WHAT YOU SHOULD DO
Please find the lines in the following records that hold "septiembre", and copy them.

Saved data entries

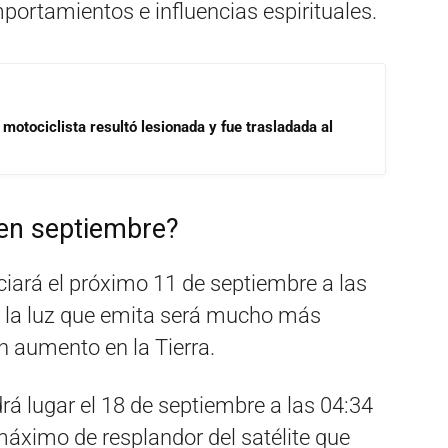
portamientos e influencias espirituales.
motociclista resultó lesionada y fue trasladada al
 en septiembre?
iciará el próximo 11 de septiembre a las
 la luz que emita será mucho más
n aumento en la Tierra.
drá lugar el 18 de septiembre a las 04:34
 máximo de resplandor del satélite que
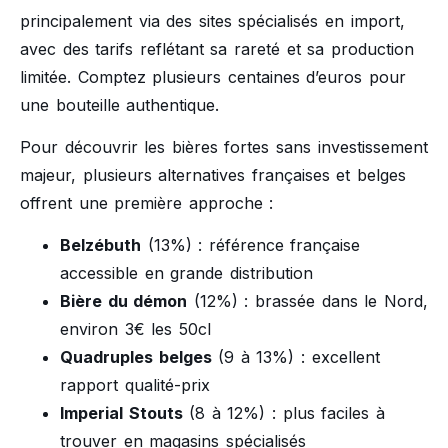
principalement via des sites spécialisés en import,
avec des tarifs reflétant sa rareté et sa production
limitée. Comptez plusieurs centaines d’euros pour
une bouteille authentique.
Pour découvrir les bières fortes sans investissement
majeur, plusieurs alternatives françaises et belges
offrent une première approche :
Belzébuth
(13%) : référence française
accessible en grande distribution
Bière du démon
(12%) : brassée dans le Nord,
environ 3€ les 50cl
Quadruples belges
(9 à 13%) : excellent
rapport qualité-prix
Imperial Stouts
(8 à 12%) : plus faciles à
trouver en magasins spécialisés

OUTPUT FOR THIS TASK
 en septiembre?
iciará el próximo 11 de septiembre a las
drá lugar el 18 de septiembre a las 04:34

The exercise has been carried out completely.